| Exercise directions |
Word for word, write out all the entries below, omitting every picture.
===== Exercise materials
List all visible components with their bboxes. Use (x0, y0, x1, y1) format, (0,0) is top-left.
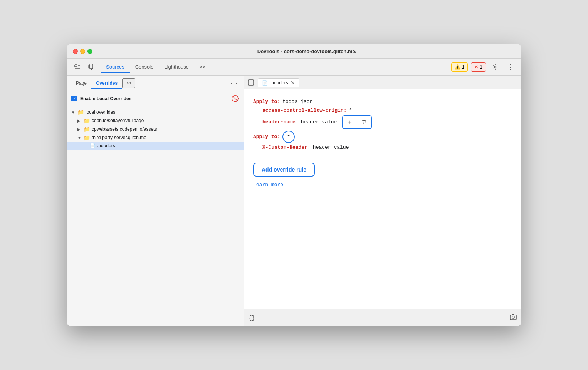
header-key: header-name: (262, 118, 299, 126)
apply-to-value: todos.json (282, 97, 312, 106)
overrides-header: ✓ Enable Local Overrides 🚫 (67, 91, 244, 106)
editor-panel: 📄 .headers ✕ Apply to: todos.json access… (244, 76, 521, 326)
error-badge[interactable]: ✕ 1 (471, 62, 486, 72)
titlebar: DevTools - cors-demo-devtools.glitch.me/ (67, 44, 521, 59)
screenshot-button[interactable] (510, 314, 517, 322)
warning-badge[interactable]: ⚠️ 1 (451, 62, 468, 72)
apply-to-input[interactable]: * (282, 131, 295, 143)
tab-console[interactable]: Console (130, 61, 159, 73)
learn-more-link[interactable]: Learn more (253, 180, 283, 189)
svg-point-11 (512, 316, 514, 318)
enable-overrides-label: Enable Local Overrides (80, 96, 228, 101)
tree-expand-arrow: ▼ (77, 136, 82, 140)
add-header-button[interactable]: + (343, 116, 357, 128)
apply-to-line-1: Apply to: todos.json (253, 97, 512, 106)
header-line-1-2: header-name: header value + (262, 115, 512, 129)
file-icon: 📄 (90, 143, 96, 148)
tab-more[interactable]: >> (194, 61, 211, 73)
svg-rect-8 (248, 80, 254, 85)
delete-header-button[interactable] (357, 116, 371, 128)
learn-more-section: Learn more (253, 178, 512, 189)
sidebar-tab-more[interactable]: >> (122, 78, 135, 88)
list-item[interactable]: ▼ 📁 third-party-server.glitch.me (67, 133, 244, 142)
main-content: Page Overrides >> ⋯ ✓ Enable Local Overr… (67, 76, 521, 326)
tree-expand-arrow: ▶ (77, 127, 82, 131)
editor-footer: {} (244, 309, 521, 326)
svg-rect-6 (89, 65, 90, 68)
tree-item-label: .headers (97, 143, 115, 148)
list-item[interactable]: ▼ 📁 local overrides (67, 108, 244, 116)
close-tab-button[interactable]: ✕ (291, 80, 295, 86)
toolbar-right: ⚠️ 1 ✕ 1 ⋮ (451, 61, 517, 73)
svg-rect-12 (512, 314, 514, 315)
header-key: access-control-allow-origin: (262, 106, 346, 115)
rule-block-1: Apply to: todos.json access-control-allo… (253, 97, 512, 129)
traffic-lights (73, 49, 92, 54)
error-count: 1 (480, 64, 482, 70)
editor-file-tab[interactable]: 📄 .headers ✕ (258, 78, 299, 87)
folder-icon: 📁 (77, 109, 84, 115)
svg-point-7 (494, 66, 496, 68)
svg-rect-0 (75, 64, 77, 67)
apply-to-line-2: Apply to: * (253, 131, 512, 143)
tree-item-label: third-party-server.glitch.me (92, 135, 146, 140)
list-item[interactable]: ▶ 📁 cdpn.io/sofiayem/fullpage (67, 116, 244, 125)
file-icon-tab: 📄 (262, 80, 268, 86)
minimize-button[interactable] (80, 49, 85, 54)
header-line-1-1: access-control-allow-origin: * (262, 106, 512, 115)
folder-icon: 📁 (84, 126, 90, 132)
settings-button[interactable] (489, 61, 501, 73)
tab-lighthouse[interactable]: Lighthouse (159, 61, 194, 73)
add-override-section: Add override rule (253, 158, 512, 177)
list-item[interactable]: 📄 .headers (67, 142, 244, 150)
collapse-sidebar-button[interactable] (245, 77, 256, 88)
header-line-2-1: X-Custom-Header: header value (262, 143, 512, 152)
main-tabs: Sources Console Lighthouse >> (101, 61, 211, 73)
svg-rect-4 (90, 64, 93, 69)
warning-icon: ⚠️ (455, 64, 460, 70)
tab-sources[interactable]: Sources (101, 61, 130, 73)
svg-rect-10 (510, 315, 516, 320)
enable-overrides-checkbox[interactable]: ✓ (71, 96, 77, 101)
tree-expand-arrow: ▼ (71, 110, 76, 114)
header-value: * (349, 106, 352, 115)
warning-count: 1 (462, 64, 465, 70)
add-override-rule-button[interactable]: Add override rule (253, 163, 315, 177)
header-value: header value (301, 118, 337, 126)
tree-item-label: local overrides (86, 109, 115, 115)
error-icon: ✕ (474, 64, 478, 70)
editor-tabs: 📄 .headers ✕ (244, 76, 521, 89)
editor-content: Apply to: todos.json access-control-allo… (244, 89, 521, 309)
folder-icon: 📁 (84, 118, 90, 124)
file-tree: ▼ 📁 local overrides ▶ 📁 cdpn.io/sofiayem… (67, 106, 244, 326)
add-override-rule-label: Add override rule (262, 166, 306, 173)
header-key: X-Custom-Header: (262, 143, 311, 152)
apply-to-label-2: Apply to: (253, 132, 280, 141)
device-toolbar-button[interactable] (85, 61, 97, 73)
add-delete-buttons: + (342, 115, 372, 129)
more-options-button[interactable]: ⋮ (504, 61, 517, 73)
clear-overrides-button[interactable]: 🚫 (231, 95, 239, 102)
devtools-window: DevTools - cors-demo-devtools.glitch.me/… (67, 44, 521, 326)
tree-item-label: cpwebassets.codepen.io/assets (92, 126, 157, 132)
sidebar: Page Overrides >> ⋯ ✓ Enable Local Overr… (67, 76, 244, 326)
sidebar-tabs: Page Overrides >> ⋯ (67, 76, 244, 91)
sidebar-more-options[interactable]: ⋯ (229, 77, 239, 89)
file-tab-label: .headers (270, 80, 288, 86)
rule-block-2: Apply to: * X-Custom-Header: header valu… (253, 131, 512, 152)
maximize-button[interactable] (87, 49, 92, 54)
sidebar-tab-overrides[interactable]: Overrides (91, 77, 122, 89)
close-button[interactable] (73, 49, 78, 54)
rule1-headers: access-control-allow-origin: * header-na… (253, 106, 512, 129)
rule2-headers: X-Custom-Header: header value (253, 143, 512, 152)
list-item[interactable]: ▶ 📁 cpwebassets.codepen.io/assets (67, 125, 244, 133)
format-button[interactable]: {} (249, 315, 255, 321)
svg-rect-5 (91, 69, 92, 70)
sidebar-tab-page[interactable]: Page (71, 77, 91, 89)
inspect-element-button[interactable] (71, 61, 84, 73)
folder-icon: 📁 (84, 135, 90, 141)
tree-expand-arrow: ▶ (77, 119, 82, 123)
main-toolbar: Sources Console Lighthouse >> ⚠️ 1 ✕ 1 ⋮ (67, 59, 521, 76)
window-title: DevTools - cors-demo-devtools.glitch.me/ (99, 49, 515, 54)
tree-item-label: cdpn.io/sofiayem/fullpage (92, 118, 144, 123)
==========
| Output below |
List all visible components with their bboxes. Use (x0, y0, x1, y1) format, (0,0) is top-left.
header-key: header-name: (262, 118, 299, 126)
apply-to-value: todos.json (282, 97, 312, 106)
overrides-header: ✓ Enable Local Overrides 🚫 (67, 91, 244, 106)
editor-panel: 📄 .headers ✕ Apply to: todos.json access… (244, 76, 521, 326)
error-badge[interactable]: ✕ 1 (471, 62, 486, 72)
titlebar: DevTools - cors-demo-devtools.glitch.me/ (67, 44, 521, 59)
screenshot-button[interactable] (510, 314, 517, 322)
warning-badge[interactable]: ⚠️ 1 (451, 62, 468, 72)
apply-to-input[interactable]: * (282, 131, 295, 143)
tab-console[interactable]: Console (130, 61, 159, 73)
learn-more-link[interactable]: Learn more (253, 180, 283, 189)
svg-point-11 (512, 316, 514, 318)
enable-overrides-label: Enable Local Overrides (80, 96, 228, 101)
tree-expand-arrow: ▼ (77, 136, 82, 140)
add-header-button[interactable]: + (343, 116, 357, 128)
apply-to-line-1: Apply to: todos.json (253, 97, 512, 106)
header-line-1-2: header-name: header value + (262, 115, 512, 129)
file-icon: 📄 (90, 143, 96, 148)
tab-more[interactable]: >> (194, 61, 211, 73)
svg-rect-8 (248, 80, 254, 85)
delete-header-button[interactable] (357, 116, 371, 128)
learn-more-section: Learn more (253, 178, 512, 189)
sidebar-tab-more[interactable]: >> (122, 78, 135, 88)
list-item[interactable]: ▼ 📁 third-party-server.glitch.me (67, 133, 244, 142)
main-content: Page Overrides >> ⋯ ✓ Enable Local Overr… (67, 76, 521, 326)
tree-expand-arrow: ▶ (77, 127, 82, 131)
editor-footer: {} (244, 309, 521, 326)
svg-rect-6 (89, 65, 90, 68)
tree-item-label: .headers (97, 143, 115, 148)
list-item[interactable]: ▼ 📁 local overrides (67, 108, 244, 116)
close-tab-button[interactable]: ✕ (291, 80, 295, 86)
toolbar-right: ⚠️ 1 ✕ 1 ⋮ (451, 61, 517, 73)
svg-rect-12 (512, 314, 514, 315)
header-key: access-control-allow-origin: (262, 106, 346, 115)
rule-block-1: Apply to: todos.json access-control-allo… (253, 97, 512, 129)
traffic-lights (73, 49, 92, 54)
error-count: 1 (480, 64, 482, 70)
editor-file-tab[interactable]: 📄 .headers ✕ (258, 78, 299, 87)
folder-icon: 📁 (77, 109, 84, 115)
svg-point-7 (494, 66, 496, 68)
svg-rect-0 (75, 64, 77, 67)
apply-to-line-2: Apply to: * (253, 131, 512, 143)
tree-item-label: third-party-server.glitch.me (92, 135, 146, 140)
list-item[interactable]: ▶ 📁 cdpn.io/sofiayem/fullpage (67, 116, 244, 125)
file-icon-tab: 📄 (262, 80, 268, 86)
minimize-button[interactable] (80, 49, 85, 54)
header-line-1-1: access-control-allow-origin: * (262, 106, 512, 115)
folder-icon: 📁 (84, 126, 90, 132)
settings-button[interactable] (489, 61, 501, 73)
tab-lighthouse[interactable]: Lighthouse (159, 61, 194, 73)
add-override-section: Add override rule (253, 158, 512, 177)
list-item[interactable]: 📄 .headers (67, 142, 244, 150)
collapse-sidebar-button[interactable] (245, 77, 256, 88)
header-line-2-1: X-Custom-Header: header value (262, 143, 512, 152)
main-tabs: Sources Console Lighthouse >> (101, 61, 211, 73)
svg-rect-4 (90, 64, 93, 69)
warning-icon: ⚠️ (455, 64, 460, 70)
tab-sources[interactable]: Sources (101, 61, 130, 73)
svg-rect-10 (510, 315, 516, 320)
enable-overrides-checkbox[interactable]: ✓ (71, 96, 77, 101)
tree-expand-arrow: ▼ (71, 110, 76, 114)
header-value: * (349, 106, 352, 115)
warning-count: 1 (462, 64, 465, 70)
add-override-rule-button[interactable]: Add override rule (253, 163, 315, 177)
header-value: header value (301, 118, 337, 126)
tree-item-label: local overrides (86, 109, 115, 115)
error-icon: ✕ (474, 64, 478, 70)
editor-tabs: 📄 .headers ✕ (244, 76, 521, 89)
editor-content: Apply to: todos.json access-control-allo… (244, 89, 521, 309)
folder-icon: 📁 (84, 118, 90, 124)
file-tree: ▼ 📁 local overrides ▶ 📁 cdpn.io/sofiayem… (67, 106, 244, 326)
add-override-rule-label: Add override rule (262, 166, 306, 173)
header-key: X-Custom-Header: (262, 143, 311, 152)
apply-to-label-2: Apply to: (253, 132, 280, 141)
device-toolbar-button[interactable] (85, 61, 97, 73)
add-delete-buttons: + (342, 115, 372, 129)
more-options-button[interactable]: ⋮ (504, 61, 517, 73)
clear-overrides-button[interactable]: 🚫 (231, 95, 239, 102)
devtools-window: DevTools - cors-demo-devtools.glitch.me/… (67, 44, 521, 326)
tree-item-label: cpwebassets.codepen.io/assets (92, 126, 157, 132)
sidebar: Page Overrides >> ⋯ ✓ Enable Local Overr… (67, 76, 244, 326)
sidebar-tabs: Page Overrides >> ⋯ (67, 76, 244, 91)
sidebar-more-options[interactable]: ⋯ (229, 77, 239, 89)
file-tab-label: .headers (270, 80, 288, 86)
rule-block-2: Apply to: * X-Custom-Header: header valu… (253, 131, 512, 152)
maximize-button[interactable] (87, 49, 92, 54)
sidebar-tab-overrides[interactable]: Overrides (91, 77, 122, 89)
close-button[interactable] (73, 49, 78, 54)
rule1-headers: access-control-allow-origin: * header-na… (253, 106, 512, 129)
rule2-headers: X-Custom-Header: header value (253, 143, 512, 152)
list-item[interactable]: ▶ 📁 cpwebassets.codepen.io/assets (67, 125, 244, 133)
format-button[interactable]: {} (249, 315, 255, 321)
svg-rect-5 (91, 69, 92, 70)
sidebar-tab-page[interactable]: Page (71, 77, 91, 89)
inspect-element-button[interactable] (71, 61, 84, 73)
folder-icon: 📁 (84, 135, 90, 141)
tree-expand-arrow: ▶ (77, 119, 82, 123)
main-toolbar: Sources Console Lighthouse >> ⚠️ 1 ✕ 1 ⋮ (67, 59, 521, 76)
window-title: DevTools - cors-demo-devtools.glitch.me/ (99, 49, 515, 54)
tree-item-label: cdpn.io/sofiayem/fullpage (92, 118, 144, 123)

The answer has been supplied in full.